In the second quarter of this year, foreign direct investment (FDI) fell 73% from a year earlier. For all of 2008, FDI was down almost half at US$1.52 billion from 2007 at US$2.9 billion. That year, Thailand received more than $10 billion in FDI, and Indonesia took in almost $8 billion. And the Philippines’ poor record for attracting FDI won’t improve anytime soon, according to Dennis Arroyo, director for national planning and policy at the National Economic and Planning Authority.
The passage of a bill creating a special economic zone and Freeport would normally be greeted with enthusiasm, but BEZ investors say that’s not the case in Bataan. The bill doesn’t call for the creation of a new economic zone, but the conversion of an existing zone under the jurisdiction of the Philippine Economic Zone Authority (PEZA) into a locally administered economic zone.
According to a Senate news release, Senator Richard J. Gordon, who co-authored the bill, believes “local governments should have a strong hand in operating the Bataan Special Economic Zone and Freeport as they had in (the) Subic (Feeport) because the local folks would have more enthusiasm in making it into a viable operation.” The Subic Freeport was formerly a U.S. Navy base. Mr. Gordon’s argument is flawed in two fundamental ways.

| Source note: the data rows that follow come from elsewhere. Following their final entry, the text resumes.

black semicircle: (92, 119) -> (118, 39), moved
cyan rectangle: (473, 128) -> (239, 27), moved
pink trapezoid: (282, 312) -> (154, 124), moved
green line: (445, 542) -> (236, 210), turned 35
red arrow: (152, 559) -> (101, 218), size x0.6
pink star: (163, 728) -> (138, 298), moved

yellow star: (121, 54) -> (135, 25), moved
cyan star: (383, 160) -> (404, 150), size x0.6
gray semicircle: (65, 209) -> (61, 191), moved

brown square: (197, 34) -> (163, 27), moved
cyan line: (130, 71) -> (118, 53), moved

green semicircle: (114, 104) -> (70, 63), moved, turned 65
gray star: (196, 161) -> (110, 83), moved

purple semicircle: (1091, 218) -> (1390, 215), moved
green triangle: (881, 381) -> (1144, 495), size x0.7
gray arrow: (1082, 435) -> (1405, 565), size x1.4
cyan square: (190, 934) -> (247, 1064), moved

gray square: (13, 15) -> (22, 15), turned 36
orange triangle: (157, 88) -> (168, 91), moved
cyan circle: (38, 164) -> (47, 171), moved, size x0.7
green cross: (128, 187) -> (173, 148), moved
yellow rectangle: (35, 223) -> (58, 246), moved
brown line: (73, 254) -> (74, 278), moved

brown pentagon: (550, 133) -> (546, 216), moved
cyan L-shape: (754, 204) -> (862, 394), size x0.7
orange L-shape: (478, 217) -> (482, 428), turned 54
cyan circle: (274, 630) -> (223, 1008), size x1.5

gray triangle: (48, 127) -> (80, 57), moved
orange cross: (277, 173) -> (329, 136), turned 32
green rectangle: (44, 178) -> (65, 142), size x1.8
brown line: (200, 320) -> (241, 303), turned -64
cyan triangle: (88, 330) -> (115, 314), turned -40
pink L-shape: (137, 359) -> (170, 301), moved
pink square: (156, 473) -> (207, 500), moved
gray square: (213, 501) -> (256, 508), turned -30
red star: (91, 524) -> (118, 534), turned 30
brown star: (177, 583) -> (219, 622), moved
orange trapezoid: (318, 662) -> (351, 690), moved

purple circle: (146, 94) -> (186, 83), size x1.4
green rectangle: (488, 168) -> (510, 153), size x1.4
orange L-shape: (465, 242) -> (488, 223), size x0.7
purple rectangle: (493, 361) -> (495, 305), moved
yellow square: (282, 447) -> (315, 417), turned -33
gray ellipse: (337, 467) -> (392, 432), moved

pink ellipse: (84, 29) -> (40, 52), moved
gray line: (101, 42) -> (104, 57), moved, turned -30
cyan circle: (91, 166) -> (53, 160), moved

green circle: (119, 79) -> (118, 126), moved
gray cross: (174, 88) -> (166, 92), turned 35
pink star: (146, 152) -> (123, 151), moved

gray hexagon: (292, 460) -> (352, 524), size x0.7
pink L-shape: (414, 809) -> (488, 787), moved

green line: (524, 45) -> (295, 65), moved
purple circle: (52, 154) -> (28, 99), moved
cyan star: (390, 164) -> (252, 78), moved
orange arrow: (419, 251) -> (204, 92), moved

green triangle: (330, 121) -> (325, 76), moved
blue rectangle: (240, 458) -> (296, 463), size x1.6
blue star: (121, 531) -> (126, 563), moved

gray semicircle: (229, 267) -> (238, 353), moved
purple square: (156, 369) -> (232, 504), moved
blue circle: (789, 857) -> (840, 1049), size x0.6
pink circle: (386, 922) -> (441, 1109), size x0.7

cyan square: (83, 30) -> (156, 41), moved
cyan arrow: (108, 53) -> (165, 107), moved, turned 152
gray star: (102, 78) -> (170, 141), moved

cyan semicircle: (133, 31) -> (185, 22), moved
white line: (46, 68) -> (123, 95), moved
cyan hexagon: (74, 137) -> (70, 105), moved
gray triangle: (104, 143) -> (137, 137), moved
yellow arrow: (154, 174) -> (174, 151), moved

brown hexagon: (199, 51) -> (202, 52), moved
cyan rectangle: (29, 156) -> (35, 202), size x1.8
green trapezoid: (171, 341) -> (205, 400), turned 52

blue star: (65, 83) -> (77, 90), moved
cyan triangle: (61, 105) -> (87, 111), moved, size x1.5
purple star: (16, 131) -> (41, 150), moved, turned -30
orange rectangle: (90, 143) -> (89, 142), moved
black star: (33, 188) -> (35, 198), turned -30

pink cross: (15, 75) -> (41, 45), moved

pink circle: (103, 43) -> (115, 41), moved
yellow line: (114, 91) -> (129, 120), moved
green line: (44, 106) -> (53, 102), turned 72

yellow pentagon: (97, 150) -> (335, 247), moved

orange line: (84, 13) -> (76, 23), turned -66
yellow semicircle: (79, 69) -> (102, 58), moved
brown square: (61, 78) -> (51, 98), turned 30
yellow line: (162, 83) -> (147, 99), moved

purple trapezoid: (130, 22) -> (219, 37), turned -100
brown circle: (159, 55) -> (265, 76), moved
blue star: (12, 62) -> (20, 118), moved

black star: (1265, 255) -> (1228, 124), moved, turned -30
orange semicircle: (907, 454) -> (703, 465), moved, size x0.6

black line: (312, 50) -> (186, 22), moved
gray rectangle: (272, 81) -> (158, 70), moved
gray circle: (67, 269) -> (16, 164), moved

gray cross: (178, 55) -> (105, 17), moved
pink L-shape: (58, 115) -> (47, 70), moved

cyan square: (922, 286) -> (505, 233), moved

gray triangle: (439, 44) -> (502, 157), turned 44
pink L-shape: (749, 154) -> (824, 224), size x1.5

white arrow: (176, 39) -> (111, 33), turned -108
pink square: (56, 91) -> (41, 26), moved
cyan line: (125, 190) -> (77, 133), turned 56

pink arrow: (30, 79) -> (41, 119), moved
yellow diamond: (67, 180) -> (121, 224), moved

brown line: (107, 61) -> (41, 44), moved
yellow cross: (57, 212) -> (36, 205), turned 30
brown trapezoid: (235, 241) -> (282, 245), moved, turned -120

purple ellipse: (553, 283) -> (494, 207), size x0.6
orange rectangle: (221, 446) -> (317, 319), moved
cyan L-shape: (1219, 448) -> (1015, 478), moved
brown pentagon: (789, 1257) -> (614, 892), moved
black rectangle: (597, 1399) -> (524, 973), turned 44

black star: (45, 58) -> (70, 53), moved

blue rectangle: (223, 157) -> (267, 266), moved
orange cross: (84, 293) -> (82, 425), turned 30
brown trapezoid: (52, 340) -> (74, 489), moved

First, PEZA is the principal generator of FDI in the Philippines, generating almost 65% of total FDI in the second quarter. PEZA enjoys a strong positive image among investors for policy stability and transparent management. Those are not qualities shared by the Bataan provincial government, in contrast. Governor Enrique “Tet” Garcia, Jr. was ordered suspended by the Ombudsman last year for six months as a result of the alleged illegal seizure and auction of a business property in 2005. Employees of the company, Sunrise Paper Products Industries, Inc., filed the complaint.
BEZ investors tell me that they do not know if Mr. Garcia will respect the contracts they signed with PEZA, which exempt investors who pay five percent of gross revenues as income tax from all local and national taxes, including real property taxes. The Senate bill passed last week, investors say, includes a provision that will require them to pay real property taxes. For investors who have created jobs in Bataan in good faith on the basis of their PEZA contracts, this is a show stopper.
There are other potential issues affecting investors that have persistently hounded local Freeports in the Philippines, including Subic. Predominant among these issues is smuggling new and secondhand automobiles, trucks, oil, and other illegal imports, which both result in the failure to create local jobs and imperil legitimate investments. Corruption, presumably including smuggling abetted by government officials, is the number one factor responsible for the Philippines’ poor competitiveness ranking in the WEF report.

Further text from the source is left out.